= Giuseppe Ciancabilla =

Italian anarchist (1872–1904)

 Giuseppe Ciancabilla /it/ was one of the important figures of the anarchist movement who immigrated to the United States in the late 19th century, along with F. Saverio Merlino, Pietro Gori, Carlo Tresca, and Luigi Galleani.

== Life ==
According to historian Paul Avrich, Ciancabilla was one of the most impressive (now one of the least well known) of the anarchist speakers and writers. Giuseppe Ciancabilla was born in Rome in 1872.

At the age of 18, he went to Greece to join in the battle against Turkish oppression there. He acted as a correspondent for the Italian socialist paper, Avanti!, but rather than fighting with the Italian volunteers he joined a group of anarchist combatants from Cyprian Amalcare who sought to encourage a popular insurrection through partisan guerrilla war.
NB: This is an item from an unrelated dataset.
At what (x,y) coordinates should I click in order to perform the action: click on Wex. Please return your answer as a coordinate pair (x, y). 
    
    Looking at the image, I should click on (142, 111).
In October 1897, he met Errico Malatesta to do interview for Avanti!. This meeting and the response of the PSI (Italian Socialist Party) leadership to the discussion led Ciancabilla to leave the socialist party in disgust and declare himself an anarchist. This "Declaration" appeared in Malatesta's paper, "L'Agitazione" on November 4, 1897. The choice of becoming an anarchist forced Ciacabilla and his companion, Ersilia Cavedagni, to flee Italy. After a short time in Switzerland and Brussels, Ciancabilla moved to France where he collaborated with Jean Grave on the paper, Les Temps Nouveaux, though the editors felt the need to occasionally point out their differences with his perspectives. In 1898, when the Italian authorities pointed him out as a "dangerous anarchist", Ciancabilla was expelled from France. He returned to Switzerland where he attempted to bring together Italian revolutionary refugees. He was expelled from Switzerland for writing the article "A Strike of the file" in defense of Luigi Lucheni [he stabbed the Empress Elizabeth of Austria —ed.] for the anarchist-communist paper "L'Agitatore" that he had started himself in Neuchatel.

Giuseppe Ciancabilla moved to The United States in 1898 and settled in Paterson, New Jersey, a major stronghold of Italian anarchism. He became the editor of La Questione Sociale (The Social Question), a paper which Pietro Gori helped establish in 1895, and one of the leading organs of Italian anarchism in the US. However, due to changes in his ideas, he quickly found himself in conflict with the editorial group of the paper who supported Malatesta's organizational ideas and methods. In August 1899, Malatesta moved to the US and was entrusted with directing "La Questione Sociale". This led Ciancabilla and other collaborators to leave that magazine and to start the journal "L'Aurora" in West Hoboken. Besides spreading anarchist ideas and propaganda in L'Aurora, Ciancabilla used it for translation including works by Jean Grave and Kropotkin. His Italian translation of Kropotkin's The Conquest of Bread even managed to make its way into Italy despite legal hardships.

Ciancabilla eventually moved westward, settling among the Italian miners of Spring Valley, Illinois. After the assassination of President McKinley in 1901, the anarchist groups were raided by the police, and Ciancabilla was driven from pillar to post, arrested, manhandled, and evicted.

Driven out of Spring Valley, driven in turn out of Chicago, Ciancabilla wound up in San Francisco, editing the journal La Protesta Umana when he suddenly took ill and died in 1904 at the age of 32.

== Thought ==
Ciancabilla adhered to insurrectionary anarchist views and as such in "Against organization" he writes:

we don't want tactical programs, and consequently we don't want organization. Having established the aim, the goal to which we hold, we leave every anarchist free to choose from the means that his sense, his education, his temperament, his fighting spirit suggest to him as best. We don't form fixed programs and we don't form small or great parties. But we come together spontaneously, and not with permanent criteria, according to momentary affinities for a specific purpose, and we constantly change these groups as soon as the purpose for which we had associated ceases to be, and other aims and needs arise and develop in us and push us to seek new collaborators, people who think as we do in the specific circumstance.

He ends "Against organization" by saying:

We do not oppose the organizers. They will continue, if they like, in their tactic. If, as I think, it will not do any great good, it will not do any great harm either. But it seems to me that they have writhed throwing their cry of alarm and blacklisting us either as savages or as theoretical dreamers.